Well, this is interesting. Several Wall Street brokerages have downgraded the larger radio stocks (excluding Clear Channel Communications). The reason for the downgrade is the glut of advertising on commercial radio stations, up to 25 minutes per hour on some networks.
I'm sure that the RIAA will blame the music pirates for the devaluation of these radio stocks, and the resulting decrease in ad revenues.
When will advertising people realize that there is a limit to the number of ads we will listen to, or watch on TV?
Advertising companies revolted against the TiVo because it allowed people to skip over commercials, which was one of the selling points of the units. They made the same complaint about VCRs.

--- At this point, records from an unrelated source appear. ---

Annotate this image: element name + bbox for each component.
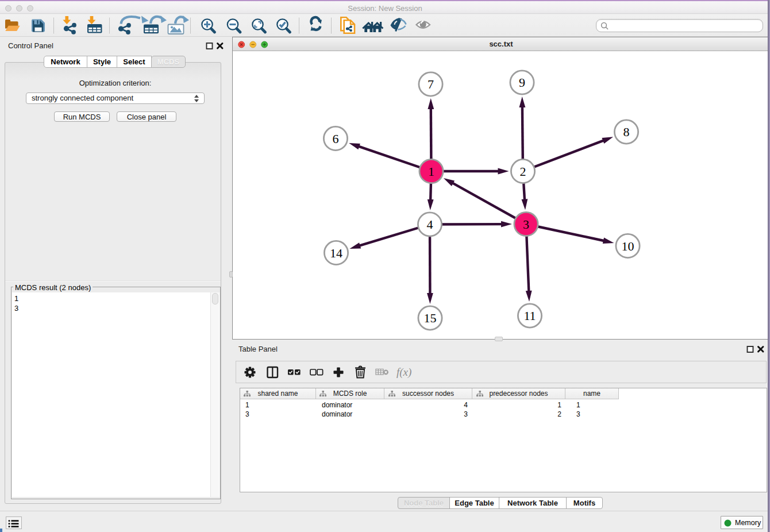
svg-text:10: 10 (622, 239, 634, 253)
svg-text:9: 9 (519, 75, 525, 90)
svg-text:6: 6 (333, 132, 339, 146)
svg-text:14: 14 (330, 246, 342, 260)
svg-text:f(x): f(x) (396, 366, 411, 379)
svg-text:8: 8 (623, 125, 630, 139)
svg-text:3: 3 (523, 217, 529, 232)
svg-text:1: 1 (428, 164, 434, 179)
svg-text:7: 7 (428, 77, 434, 91)
svg-text:11: 11 (523, 309, 536, 323)
svg-text:4: 4 (427, 217, 433, 232)
svg-text:2: 2 (520, 164, 526, 179)
svg-text:15: 15 (424, 311, 437, 325)
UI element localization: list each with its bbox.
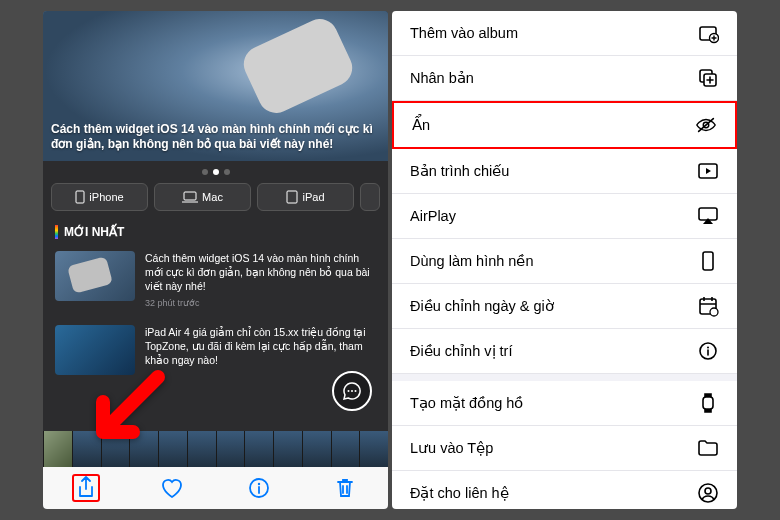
svg-rect-1 (184, 192, 196, 200)
left-screen: Cách thêm widget iOS 14 vào màn hình chí… (43, 11, 388, 509)
info-icon (697, 340, 719, 362)
menu-label: Tạo mặt đồng hồ (410, 395, 523, 411)
menu-item-duplicate[interactable]: Nhân bản (392, 56, 737, 101)
news-thumb (55, 251, 135, 301)
svg-rect-20 (703, 397, 713, 409)
news-thumb (55, 325, 135, 375)
menu-item-calendar[interactable]: Điều chỉnh ngày & giờ (392, 284, 737, 329)
menu-item-album-add[interactable]: Thêm vào album (392, 11, 737, 56)
menu-label: AirPlay (410, 208, 456, 224)
info-icon (248, 477, 270, 499)
svg-point-4 (351, 390, 353, 392)
menu-item-watch[interactable]: Tạo mặt đồng hồ (392, 381, 737, 426)
category-chips: iPhone Mac iPad (43, 183, 388, 221)
heart-icon (160, 477, 184, 499)
menu-label: Điều chỉnh vị trí (410, 343, 512, 359)
info-button[interactable] (245, 474, 273, 502)
svg-rect-15 (703, 252, 713, 270)
menu-label: Đặt cho liên hệ (410, 485, 509, 501)
calendar-icon (697, 295, 719, 317)
contact-icon (697, 482, 719, 504)
section-header: MỚI NHẤT (43, 221, 388, 243)
bottom-toolbar (43, 467, 388, 509)
news-time: 32 phút trước (145, 298, 376, 308)
news-title: iPad Air 4 giá giảm chỉ còn 15.xx triệu … (145, 325, 376, 375)
menu-label: Điều chỉnh ngày & giờ (410, 298, 554, 314)
share-sheet: Thêm vào albumNhân bảnẨnBản trình chiếuA… (392, 11, 737, 509)
share-icon (76, 476, 96, 500)
menu-item-contact[interactable]: Đặt cho liên hệ (392, 471, 737, 509)
menu-item-play-rect[interactable]: Bản trình chiếu (392, 149, 737, 194)
svg-point-22 (705, 488, 711, 494)
svg-point-7 (257, 483, 259, 485)
menu-label: Nhân bản (410, 70, 474, 86)
chip-mac[interactable]: Mac (154, 183, 251, 211)
folder-icon (697, 437, 719, 459)
menu-item-airplay[interactable]: AirPlay (392, 194, 737, 239)
menu-label: Thêm vào album (410, 25, 518, 41)
svg-point-17 (710, 308, 718, 316)
photo-strip[interactable] (43, 431, 388, 467)
svg-point-5 (355, 390, 357, 392)
menu-item-folder[interactable]: Lưu vào Tệp (392, 426, 737, 471)
svg-rect-0 (76, 191, 84, 203)
news-title: Cách thêm widget iOS 14 vào màn hình chí… (145, 251, 376, 294)
album-add-icon (697, 22, 719, 44)
trash-icon (335, 477, 355, 499)
svg-point-3 (348, 390, 350, 392)
delete-button[interactable] (331, 474, 359, 502)
watch-icon (697, 392, 719, 414)
share-button[interactable] (72, 474, 100, 502)
chat-fab[interactable] (332, 371, 372, 411)
chat-icon (342, 381, 362, 401)
menu-item-phone[interactable]: Dùng làm hình nền (392, 239, 737, 284)
chip-ipad[interactable]: iPad (257, 183, 354, 211)
news-item-2[interactable]: iPad Air 4 giá giảm chỉ còn 15.xx triệu … (43, 321, 388, 379)
airplay-icon (697, 205, 719, 227)
menu-item-info[interactable]: Điều chỉnh vị trí (392, 329, 737, 374)
eye-off-icon (695, 114, 717, 136)
play-rect-icon (697, 160, 719, 182)
news-item-1[interactable]: Cách thêm widget iOS 14 vào màn hình chí… (43, 243, 388, 316)
menu-label: Lưu vào Tệp (410, 440, 493, 456)
menu-item-eye-off[interactable]: Ẩn (392, 101, 737, 149)
menu-label: Bản trình chiếu (410, 163, 509, 179)
duplicate-icon (697, 67, 719, 89)
favorite-button[interactable] (158, 474, 186, 502)
chip-more[interactable] (360, 183, 380, 211)
page-dots (43, 161, 388, 183)
chip-iphone[interactable]: iPhone (51, 183, 148, 211)
svg-point-19 (707, 347, 709, 349)
menu-label: Dùng làm hình nền (410, 253, 533, 269)
hero-article[interactable]: Cách thêm widget iOS 14 vào màn hình chí… (43, 11, 388, 161)
phone-icon (697, 250, 719, 272)
hero-title: Cách thêm widget iOS 14 vào màn hình chí… (51, 122, 380, 153)
menu-label: Ẩn (412, 117, 430, 133)
svg-rect-2 (287, 191, 297, 203)
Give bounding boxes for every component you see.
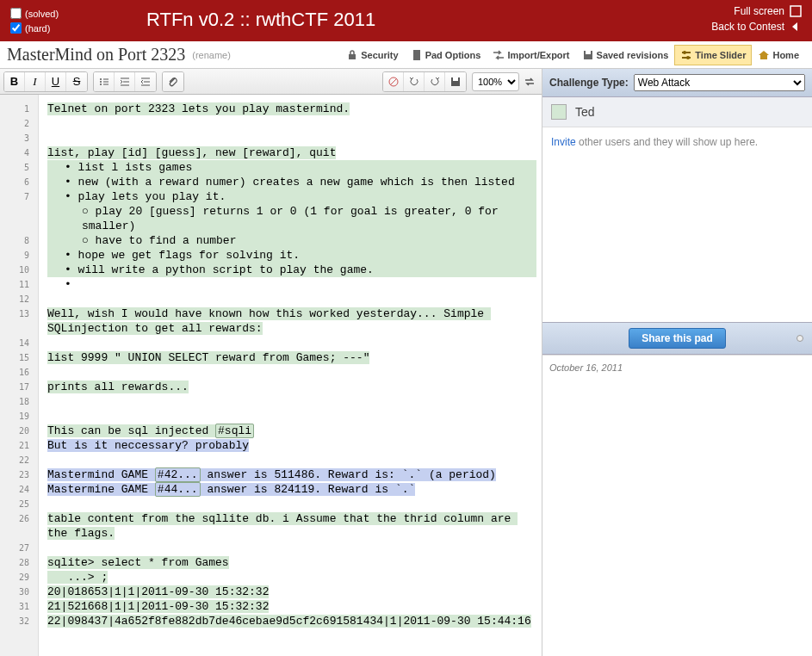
save-rev-button[interactable] (445, 72, 466, 91)
zoom-select[interactable]: 100% (472, 72, 519, 91)
italic-button[interactable]: I (25, 72, 46, 91)
editor-line[interactable] (47, 365, 536, 380)
editor-line[interactable]: Mastermine GAME #44... answer is 824119.… (47, 482, 536, 497)
editor-line[interactable]: have to find a number (47, 233, 536, 248)
editor-toolbar: B I U S 100% (0, 69, 542, 95)
editor-line[interactable]: list l ists games (47, 160, 536, 175)
challenge-type-label: Challenge Type: (549, 77, 629, 89)
editor-column: B I U S 100% (0, 69, 542, 656)
pad-title: MasterMind on Port 2323 (7, 45, 185, 65)
undo-button[interactable] (404, 72, 425, 91)
editor-line[interactable] (47, 131, 536, 145)
redo-button[interactable] (425, 72, 445, 91)
security-button[interactable]: Security (340, 45, 404, 65)
editor-line[interactable]: prints all rewards... (47, 380, 536, 394)
invite-row: Invite other users and they will show up… (542, 127, 812, 157)
invite-link[interactable]: Invite (551, 136, 576, 148)
outdent-button[interactable] (135, 72, 156, 91)
editor-line[interactable]: 20|018653|1|1|2011-09-30 15:32:32 (47, 585, 536, 599)
app-title: RTFn v0.2 :: rwthCTF 2011 (146, 9, 375, 31)
fullscreen-button[interactable]: Full screen (711, 5, 802, 17)
svg-point-5 (683, 51, 686, 54)
home-icon (758, 49, 770, 61)
editor-line[interactable] (47, 336, 536, 350)
editor-line[interactable]: Mastermind GAME #42... answer is 511486.… (47, 467, 536, 482)
redo-icon (429, 76, 441, 88)
fullscreen-icon (790, 5, 802, 17)
editor-content[interactable]: Telnet on port 2323 lets you play master… (39, 95, 542, 656)
topbar-checkboxes: (solved) (hard) (10, 8, 59, 34)
main-area: B I U S 100% (0, 69, 812, 656)
editor-line[interactable] (47, 277, 536, 292)
editor-line[interactable]: This can be sql injected #sqli (47, 424, 536, 438)
back-to-contest-button[interactable]: Back to Contest (711, 21, 802, 33)
document-icon (411, 49, 423, 61)
editor-line[interactable]: 22|098437|4a652f8fe882db7de46cebae9d5cf2… (47, 614, 536, 628)
time-slider-button[interactable]: Time Slider (674, 45, 752, 65)
slider-icon (680, 49, 692, 61)
clear-colors-button[interactable] (383, 72, 404, 91)
editor-line[interactable] (47, 409, 536, 424)
top-bar: (solved) (hard) RTFn v0.2 :: rwthCTF 201… (0, 0, 812, 41)
attach-button[interactable] (163, 72, 183, 91)
solved-checkbox[interactable] (10, 8, 22, 19)
paperclip-icon (167, 76, 179, 88)
editor-line[interactable]: list 9999 " UNION SELECT reward from Gam… (47, 350, 536, 365)
disk-icon (449, 76, 462, 88)
editor-line[interactable] (47, 541, 536, 555)
pad-options-button[interactable]: Pad Options (405, 45, 487, 65)
editor-line[interactable]: ...> ; (47, 570, 536, 585)
hard-checkbox[interactable] (10, 22, 22, 34)
undo-icon (408, 76, 420, 88)
bold-button[interactable]: B (4, 72, 25, 91)
editor-line[interactable]: Well, wish I would have known how this w… (47, 306, 536, 336)
underline-button[interactable]: U (46, 72, 66, 91)
strike-button[interactable]: S (66, 72, 87, 91)
hard-label: (hard) (25, 23, 50, 34)
editor-line[interactable] (47, 497, 536, 511)
outdent-icon (139, 76, 152, 88)
challenge-type-select[interactable]: Web Attack (634, 74, 805, 91)
import-export-button[interactable]: Import/Export (487, 45, 575, 65)
user-name[interactable]: Ted (575, 105, 595, 119)
editor-line[interactable]: play 20 [guess] returns 1 or 0 (1 for go… (47, 204, 536, 233)
svg-point-7 (100, 78, 102, 80)
editor-line[interactable]: But is it neccessary? probably (47, 438, 536, 453)
svg-point-6 (686, 56, 690, 59)
editor-line[interactable]: list, play [id] [guess], new [reward], q… (47, 145, 536, 160)
svg-rect-0 (790, 6, 801, 16)
lock-icon (346, 49, 358, 61)
editor-line[interactable]: table content from the sqllite db. i Ass… (47, 511, 536, 541)
editor-line[interactable] (47, 394, 536, 409)
save-icon (582, 49, 594, 61)
challenge-type-header: Challenge Type: Web Attack (542, 69, 812, 97)
editor-line[interactable]: sqlite> select * from Games (47, 555, 536, 570)
share-pad-button[interactable]: Share this pad (629, 328, 726, 349)
swap-panels-button[interactable] (521, 72, 538, 91)
svg-point-9 (100, 84, 102, 85)
user-color-swatch[interactable] (551, 104, 567, 120)
solved-checkbox-row[interactable]: (solved) (10, 8, 59, 19)
history-group (382, 71, 467, 92)
line-gutter: 1234567891011121314151617181920212223242… (0, 95, 39, 656)
bullet-list-button[interactable] (94, 72, 115, 91)
saved-revisions-button[interactable]: Saved revisions (576, 45, 675, 65)
editor-line[interactable]: play lets you play it. (47, 189, 536, 204)
indent-button[interactable] (115, 72, 135, 91)
share-toggle-icon[interactable] (797, 335, 803, 342)
editor-line[interactable]: new (with a reward numer) creates a new … (47, 175, 536, 189)
editor-line[interactable]: hope we get flags for solving it. (47, 248, 536, 263)
svg-rect-4 (586, 51, 591, 54)
editor-line[interactable]: Telnet on port 2323 lets you play master… (47, 102, 536, 116)
home-button[interactable]: Home (752, 45, 805, 65)
editor-line[interactable] (47, 292, 536, 306)
svg-rect-1 (349, 54, 356, 59)
editor-line[interactable]: will write a python script to play the g… (47, 263, 536, 277)
hard-checkbox-row[interactable]: (hard) (10, 22, 59, 34)
editor-line[interactable] (47, 116, 536, 131)
editor-line[interactable] (47, 453, 536, 467)
rename-link[interactable]: (rename) (192, 50, 231, 60)
editor-body: 1234567891011121314151617181920212223242… (0, 95, 542, 656)
transfer-icon (493, 49, 505, 61)
editor-line[interactable]: 21|521668|1|1|2011-09-30 15:32:32 (47, 599, 536, 614)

Last year, when the Hallmark cable network got the rights to broadcast M*A*S*H, they broadcast the entire series once with all deleted scenes (the scenes were deleted to create more time for ads), and those 30 minutes episodes lasted 45 minutes. When the Science Fiction Network broadcast the digitally remastered Star Trek episodes, the one hour shows from the 60s expanded to 90 minutes, and the network still interrupted the show in the middle of acts to sell commercials. The Original Series was done in four acts, but SciFi made the show an 8 act show. Now SciFi broadcast the Original Series with the same deleted scenes that were broadcast on the local stations. Same with Hallmark and M*A*S*H.
We don't want spam in our email inbox, and we don't want it on our TVs either.